┌──

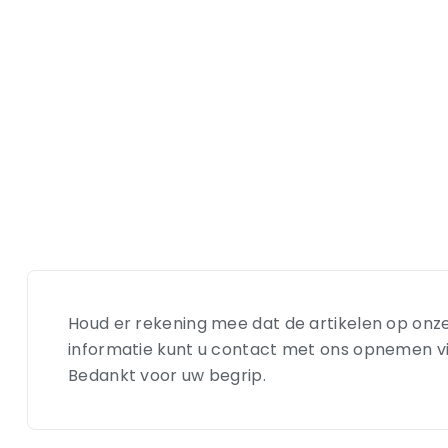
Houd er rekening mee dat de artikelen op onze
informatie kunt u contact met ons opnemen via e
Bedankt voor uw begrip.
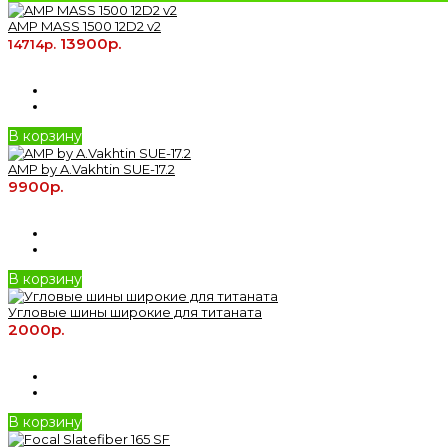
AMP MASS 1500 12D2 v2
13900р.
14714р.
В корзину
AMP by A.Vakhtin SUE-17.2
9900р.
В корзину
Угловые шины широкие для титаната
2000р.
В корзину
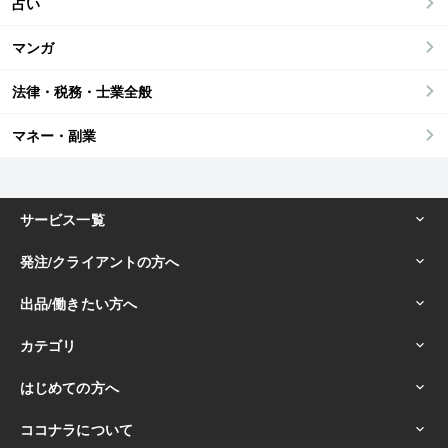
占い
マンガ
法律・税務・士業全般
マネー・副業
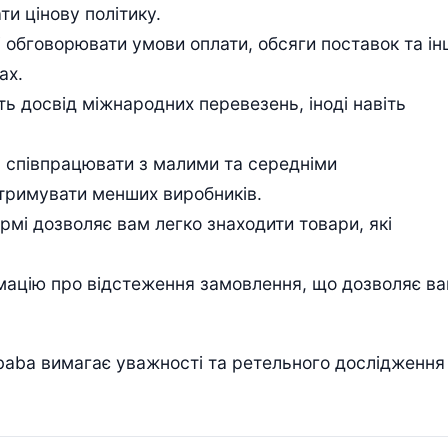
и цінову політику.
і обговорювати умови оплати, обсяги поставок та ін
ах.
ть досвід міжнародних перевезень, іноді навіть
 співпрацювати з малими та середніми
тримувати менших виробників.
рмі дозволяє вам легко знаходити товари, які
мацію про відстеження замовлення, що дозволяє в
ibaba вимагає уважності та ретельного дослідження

└──
┌──

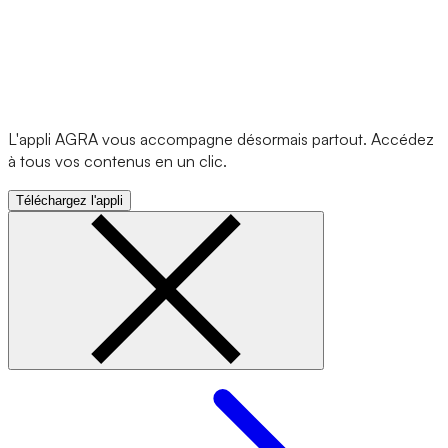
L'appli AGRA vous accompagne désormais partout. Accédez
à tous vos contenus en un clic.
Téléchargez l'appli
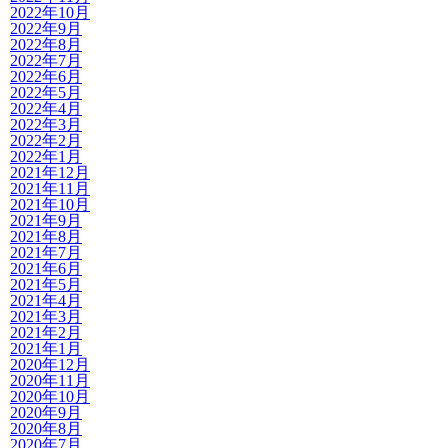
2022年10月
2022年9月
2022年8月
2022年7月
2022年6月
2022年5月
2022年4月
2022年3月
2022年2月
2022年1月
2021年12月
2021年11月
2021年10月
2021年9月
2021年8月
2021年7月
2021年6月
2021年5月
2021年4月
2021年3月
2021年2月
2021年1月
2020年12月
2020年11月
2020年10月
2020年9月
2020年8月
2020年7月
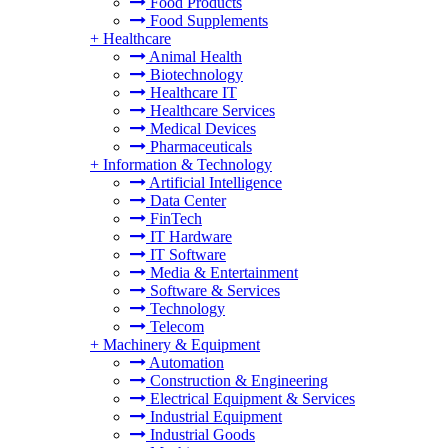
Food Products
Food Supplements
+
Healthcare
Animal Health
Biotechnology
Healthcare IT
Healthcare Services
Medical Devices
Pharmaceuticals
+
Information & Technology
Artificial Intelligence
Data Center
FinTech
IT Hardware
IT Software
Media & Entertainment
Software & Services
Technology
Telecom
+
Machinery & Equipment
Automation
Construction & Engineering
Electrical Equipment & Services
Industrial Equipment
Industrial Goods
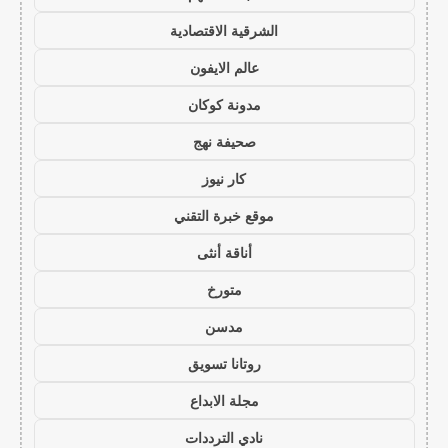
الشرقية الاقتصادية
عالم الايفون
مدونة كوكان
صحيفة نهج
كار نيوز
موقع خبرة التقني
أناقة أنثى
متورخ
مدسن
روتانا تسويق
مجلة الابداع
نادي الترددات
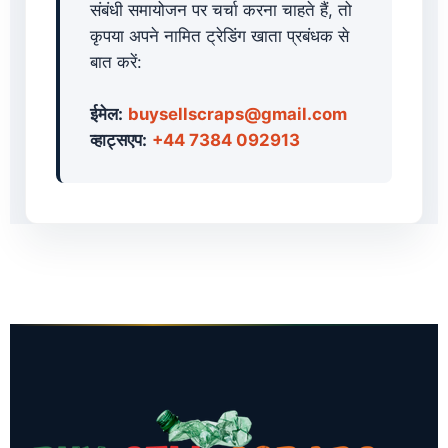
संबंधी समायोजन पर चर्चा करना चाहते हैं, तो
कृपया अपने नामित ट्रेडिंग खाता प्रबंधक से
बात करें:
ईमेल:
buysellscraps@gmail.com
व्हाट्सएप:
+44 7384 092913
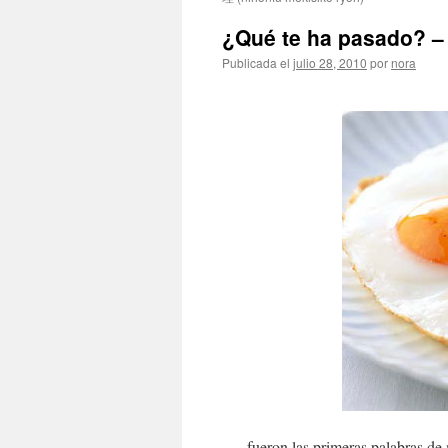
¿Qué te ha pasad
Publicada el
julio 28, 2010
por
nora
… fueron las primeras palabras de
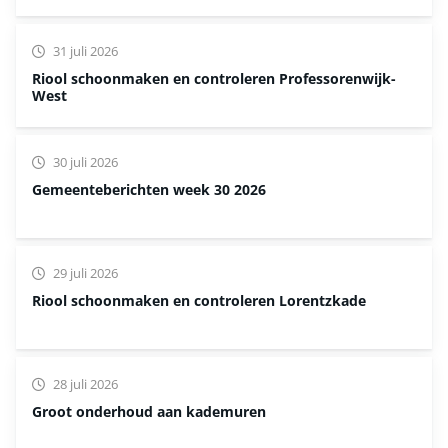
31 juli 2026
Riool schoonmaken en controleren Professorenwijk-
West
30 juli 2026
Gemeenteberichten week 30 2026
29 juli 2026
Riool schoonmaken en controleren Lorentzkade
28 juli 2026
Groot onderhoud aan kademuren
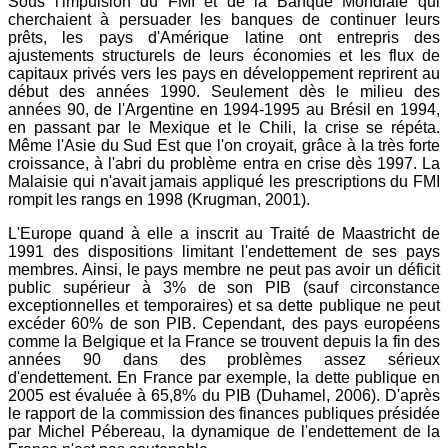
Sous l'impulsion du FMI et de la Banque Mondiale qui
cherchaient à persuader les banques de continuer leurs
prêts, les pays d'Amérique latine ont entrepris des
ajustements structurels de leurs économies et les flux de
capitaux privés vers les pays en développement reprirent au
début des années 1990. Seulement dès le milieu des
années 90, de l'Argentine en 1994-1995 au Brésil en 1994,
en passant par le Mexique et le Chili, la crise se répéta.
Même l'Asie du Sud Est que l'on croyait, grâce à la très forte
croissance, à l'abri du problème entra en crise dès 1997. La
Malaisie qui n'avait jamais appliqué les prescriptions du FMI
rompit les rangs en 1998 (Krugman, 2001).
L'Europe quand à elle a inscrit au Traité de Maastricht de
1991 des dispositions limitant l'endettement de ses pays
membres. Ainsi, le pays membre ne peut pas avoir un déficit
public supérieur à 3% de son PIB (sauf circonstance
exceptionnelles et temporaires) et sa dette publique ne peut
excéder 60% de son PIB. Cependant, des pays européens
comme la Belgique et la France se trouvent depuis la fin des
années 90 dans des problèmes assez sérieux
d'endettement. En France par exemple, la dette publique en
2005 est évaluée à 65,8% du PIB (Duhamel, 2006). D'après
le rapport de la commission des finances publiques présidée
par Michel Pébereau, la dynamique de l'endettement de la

└──
┌──

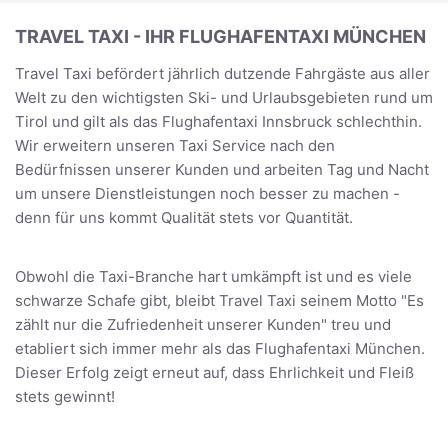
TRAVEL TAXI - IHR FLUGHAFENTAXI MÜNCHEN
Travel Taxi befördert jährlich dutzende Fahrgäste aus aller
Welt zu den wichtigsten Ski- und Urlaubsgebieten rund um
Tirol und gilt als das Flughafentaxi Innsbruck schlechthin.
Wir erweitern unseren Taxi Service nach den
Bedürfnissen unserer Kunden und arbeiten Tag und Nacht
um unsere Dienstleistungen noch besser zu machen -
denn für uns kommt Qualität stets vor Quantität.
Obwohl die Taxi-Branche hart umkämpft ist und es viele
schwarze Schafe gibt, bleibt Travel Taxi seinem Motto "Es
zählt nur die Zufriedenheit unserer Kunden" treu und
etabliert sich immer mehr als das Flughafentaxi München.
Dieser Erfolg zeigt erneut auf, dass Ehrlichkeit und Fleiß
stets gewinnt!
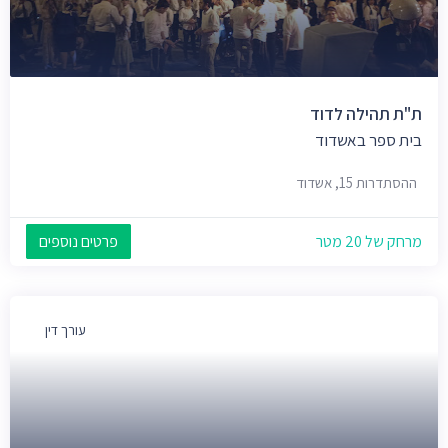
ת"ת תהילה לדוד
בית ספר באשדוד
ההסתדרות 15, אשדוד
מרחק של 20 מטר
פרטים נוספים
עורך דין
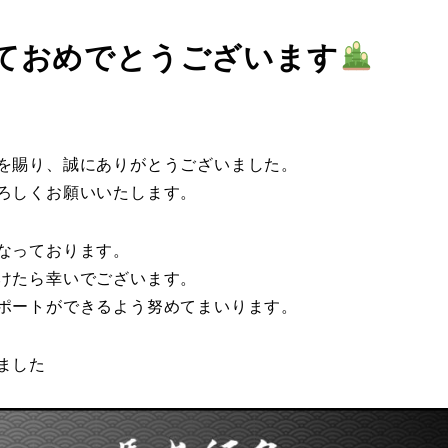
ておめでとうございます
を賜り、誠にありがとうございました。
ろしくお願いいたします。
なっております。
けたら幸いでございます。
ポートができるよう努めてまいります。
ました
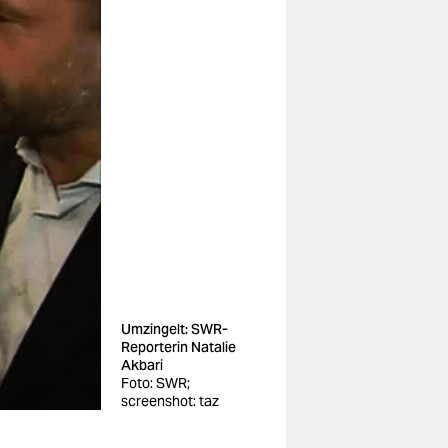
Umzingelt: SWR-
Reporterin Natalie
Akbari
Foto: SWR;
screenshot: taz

└──

- [Work to complete]:
In the material above, find every line with the word "дозволяє" and show it.

- [Answer below]:
рмі дозволяє вам легко знаходити товари, які
мацію про відстеження замовлення, що дозволяє в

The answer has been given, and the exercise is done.